-- Opening Marker --

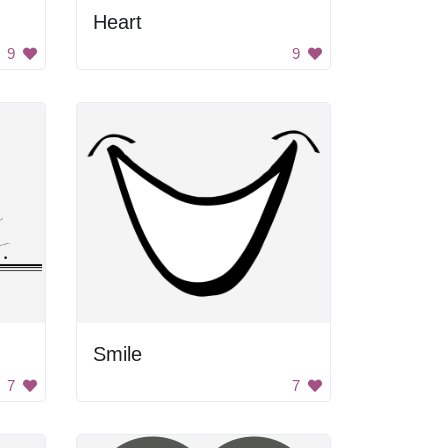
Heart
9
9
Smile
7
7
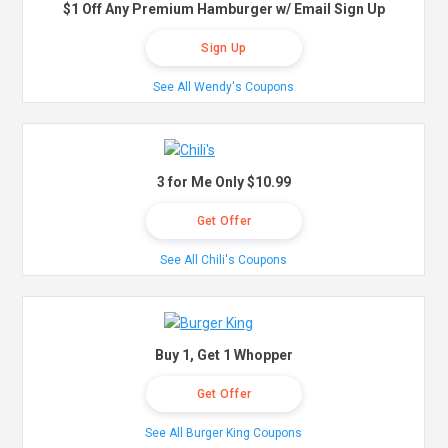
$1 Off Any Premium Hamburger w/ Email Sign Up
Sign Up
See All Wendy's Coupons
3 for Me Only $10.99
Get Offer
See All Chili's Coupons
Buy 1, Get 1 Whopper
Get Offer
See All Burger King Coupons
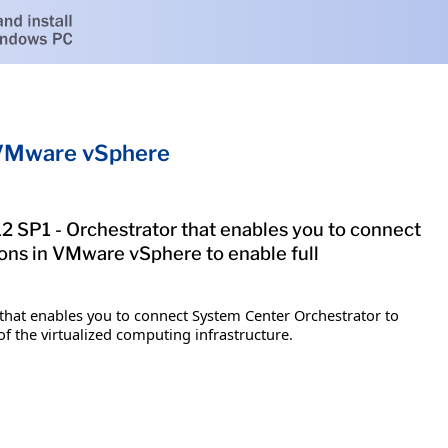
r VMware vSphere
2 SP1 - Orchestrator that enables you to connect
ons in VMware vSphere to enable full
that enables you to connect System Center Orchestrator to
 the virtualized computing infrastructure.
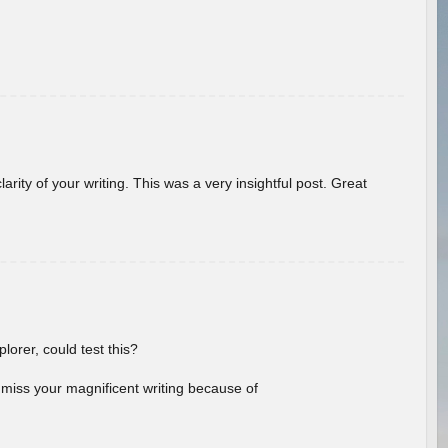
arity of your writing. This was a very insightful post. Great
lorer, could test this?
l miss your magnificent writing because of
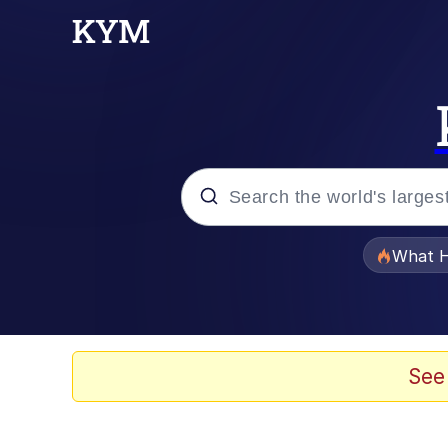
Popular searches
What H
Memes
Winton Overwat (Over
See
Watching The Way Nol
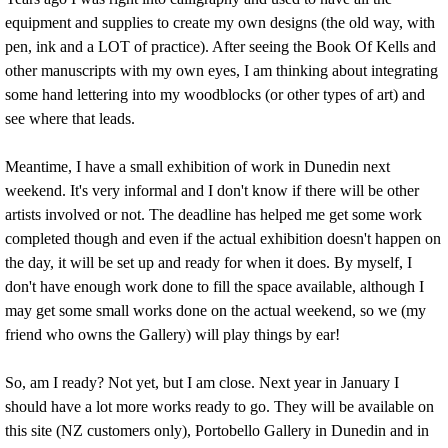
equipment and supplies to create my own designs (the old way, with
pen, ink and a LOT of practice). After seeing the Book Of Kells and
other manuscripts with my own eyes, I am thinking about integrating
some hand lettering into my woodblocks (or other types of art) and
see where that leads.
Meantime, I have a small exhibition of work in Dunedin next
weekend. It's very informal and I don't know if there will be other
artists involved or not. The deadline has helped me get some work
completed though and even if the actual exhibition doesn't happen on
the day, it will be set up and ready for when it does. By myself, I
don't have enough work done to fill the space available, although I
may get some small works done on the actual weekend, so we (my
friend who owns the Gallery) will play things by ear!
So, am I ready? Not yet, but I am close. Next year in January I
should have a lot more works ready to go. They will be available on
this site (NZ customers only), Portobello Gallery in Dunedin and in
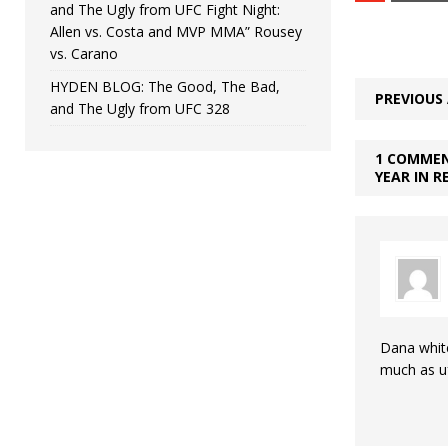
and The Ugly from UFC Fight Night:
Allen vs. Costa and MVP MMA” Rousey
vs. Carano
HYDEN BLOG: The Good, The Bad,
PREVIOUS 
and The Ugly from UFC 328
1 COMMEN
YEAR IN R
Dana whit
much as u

-- Closing Marker --

▶ _ASSIGNED TASK_: Treating the line with "ons in VMware vSphere to enable full" as the last line to include, retype the records exactly from their first line, excluding pictures.

▶ _TASK RESPONSE_:
Heart
9
9
Smile
7
7
$1 Off Any Premium Hamburger w/ Email Sign Up
Sign Up
See All Wendy's Coupons
3 for Me Only $10.99
Get Offer
See All Chili's Coupons
Buy 1, Get 1 Whopper
Get Offer
See All Burger King Coupons
r VMware vSphere
2 SP1 - Orchestrator that enables you to connect
ons in VMware vSphere to enable full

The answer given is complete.